Hay sensaciones almacenadas en el cuerpo, huellas de antiguas pisadas que afloran a la superficie.
Esta mañana he abierto la ventana y un aire fresco ha entrado en el centro justo de mi pecho y se ha albergado detrás de mis orejas.
Me ha aflojado la tensión de las piernas y las ha liberado de su peso habitual.
Un vacío placentero se ha posado dentro, por debajo del ombligo.
Ciertamente, diría que me ha quitado las telarañas de los ojos.
He recordado un olor verde y dulce, seco, cálido, aéreo, suave, de terciopelo, algo cremoso...
Algo ha despertado una sensación que me ha llevado automáticamente a la primavera de cuando estaba en el instituto, en la facultad.
Una sensación de serenidad tan agradable que me ha sobrecogido en cierta manera.

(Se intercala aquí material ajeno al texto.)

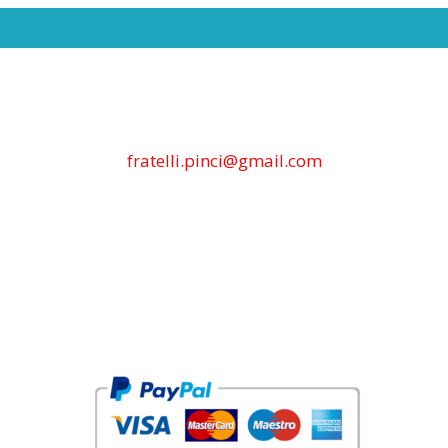
fratelli.pinci@gmail.com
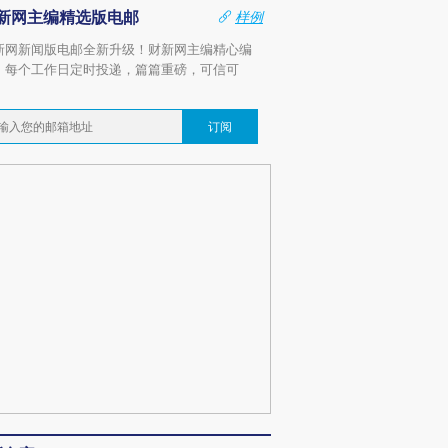
新网主编精选版电邮
样例
新网新闻版电邮全新升级！财新网主编精心编
，每个工作日定时投递，篇篇重磅，可信可
。
订阅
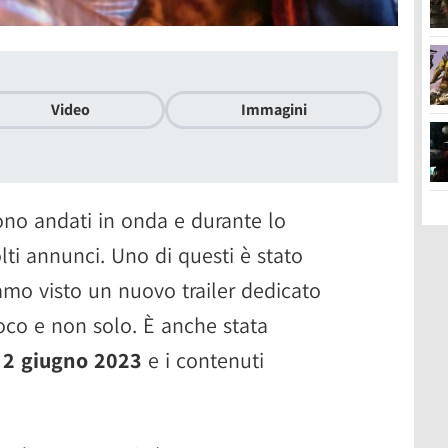
Video
Immagini
no andati in onda e durante lo
lti annunci. Uno di questi è stato
iamo visto un nuovo trailer dedicato
ioco e non solo. È anche stata
:
2 giugno 2023
e i contenuti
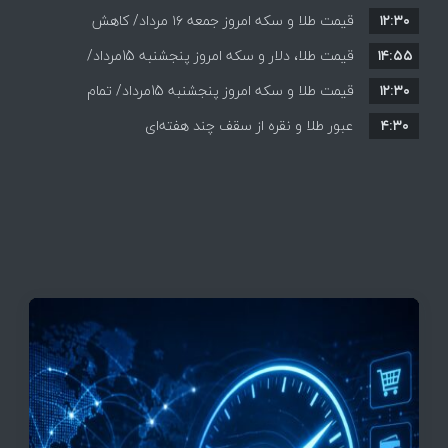
۱۲:۳۰
قیمت طلا و سکه امروز جمعه ۱۶ مرداد/ کاهش
۱۴:۵۵
قیمت ها+ جدول و جزییات
قیمت طلا، دلار و سکه امروز پنجشنبه 15مرداد/
۱۲:۳۰
افزایش قیمت ها + جدول
قیمت طلا و سکه امروز پنجشنبه 15مرداد/ تمام
۴:۳۰
قیمت ها بر مدار افزایش + جدول
عبور طلا و نقره از سقف چند هفته‌ای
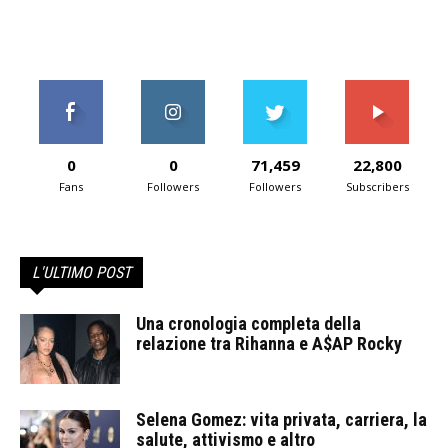
0
0
71,459
22,800
Fans
Followers
Followers
Subscribers
L'ULTIMO POST
Una cronologia completa della
relazione tra Rihanna e A$AP Rocky
Selena Gomez: vita privata, carriera, la
salute, attivismo e altro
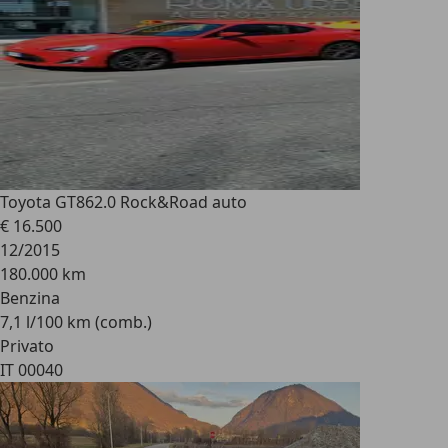
Toyota GT86
2.0 Rock&Road auto
€ 16.500
12/2015
180.000 km
Benzina
7,1 l/100 km (comb.)
Privato
IT 00040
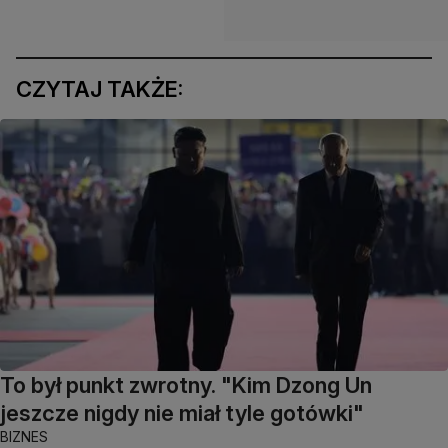
CZYTAJ TAKŻE:
To był punkt zwrotny. "Kim Dzong Un
jeszcze nigdy nie miał tyle gotówki"
BIZNES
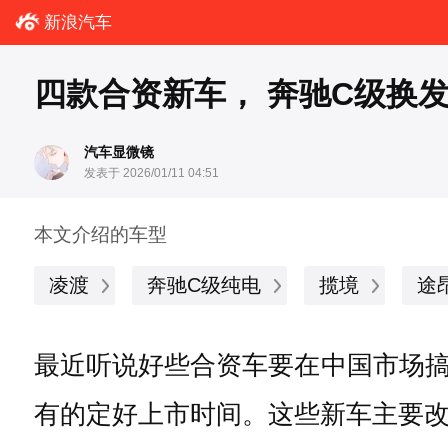
新浪汽车
四款合资新车， 奔驰C级换
汽车显微镜
发表于 2026/01/11 04:51
本文介绍的车型
凌渡
奔驰C级纯电
揽境
途
最近听说好些合资车要在中国市场
有的定好上市时间。这些新车主要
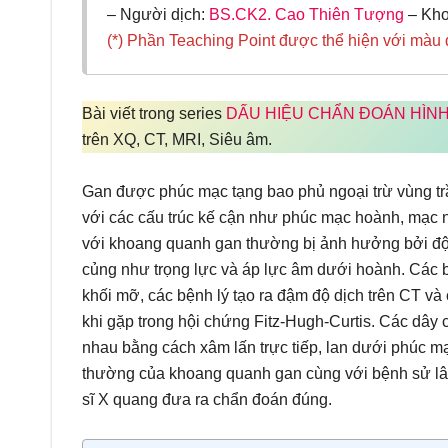
– Người dịch:
BS.CK2. Cao Thiên Tượng
– Kho
(*) Phần Teaching Point được thể hiện với màu
Bài viết trong series
DẤU HIỆU CHẨN ĐOÁN HÌN
trên XQ, CT, MRI, Siêu âm.
Gan được phúc mạc tạng bao phủ ngoại trừ vùng trầ
với các cấu trúc kế cận như phúc mạc hoành, mạc nố
với khoang quanh gan thường bị ảnh hưởng bởi độ
củng như trọng lực và áp lực âm dưới hoành. Các 
khối mỡ, các bệnh lý tạo ra đậm độ dịch trên CT 
khi gặp trong hội chứng Fitz-Hugh-Curtis. Các dây 
nhau bằng cách xâm lấn trực tiếp, lan dưới phúc mạ
thường của khoang quanh gan cùng với bệnh sử lâm
sĩ X quang đưa ra chẩn đoán đúng.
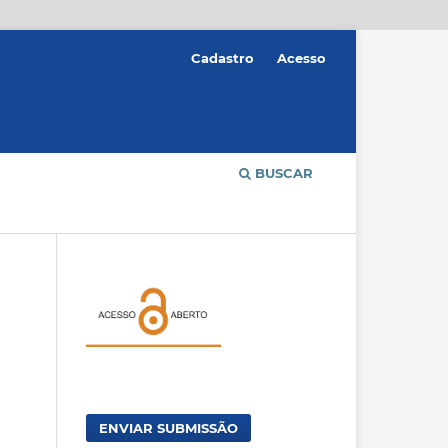
Cadastro
Acesso
BUSCAR
ENVIAR SUBMISSÃO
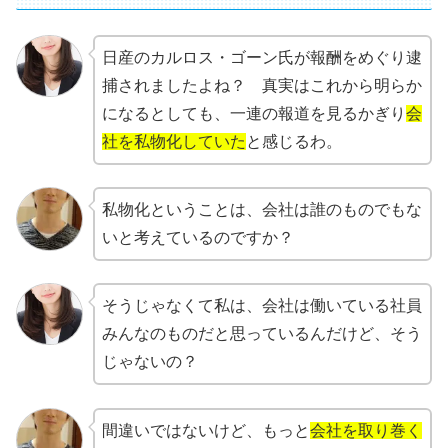
日産のカルロス・ゴーン氏が報酬をめぐり逮
捕されましたよね？ 真実はこれから明らか
になるとしても、一連の報道を見るかぎり
会
社を私物化していた
と感じるわ。
私物化ということは、会社は誰のものでもな
いと考えているのですか？
そうじゃなくて私は、会社は働いている社員
みんなのものだと思っているんだけど、そう
じゃないの？
間違いではないけど、もっと
会社を取り巻く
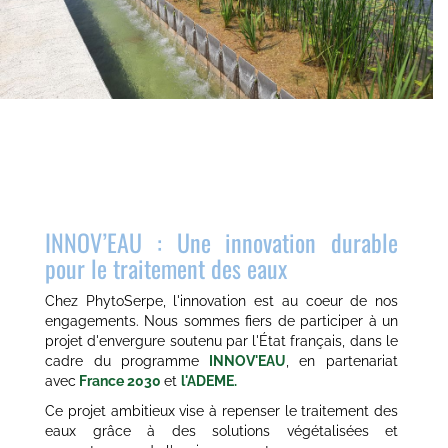
INNOV’EAU : Une innovation durable
pour le traitement des eaux
Chez PhytoSerpe, l'innovation est au coeur de nos
engagements. Nous sommes fiers de participer à un
projet d'envergure soutenu par l'État français, dans le
cadre du programme
INNOV'EAU
, en partenariat
avec
France 2030
et
l'ADEME.
Ce projet ambitieux vise à repenser le traitement des
eaux grâce à des solutions végétalisées et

Ha vuelto a mi cuerpo o se ha despertado, no sé.
Esos momentos en los que el mundo se para y todo se filtra a través de una emoción intensa de calma son tan... inefables.
Pequeñas semillas que quedaron aletargadas durante el invierno y crecen espontáneas en cualquier rincón de mi anatomía.
Recién descubierto, hay emociones que quedan, y son preciosas.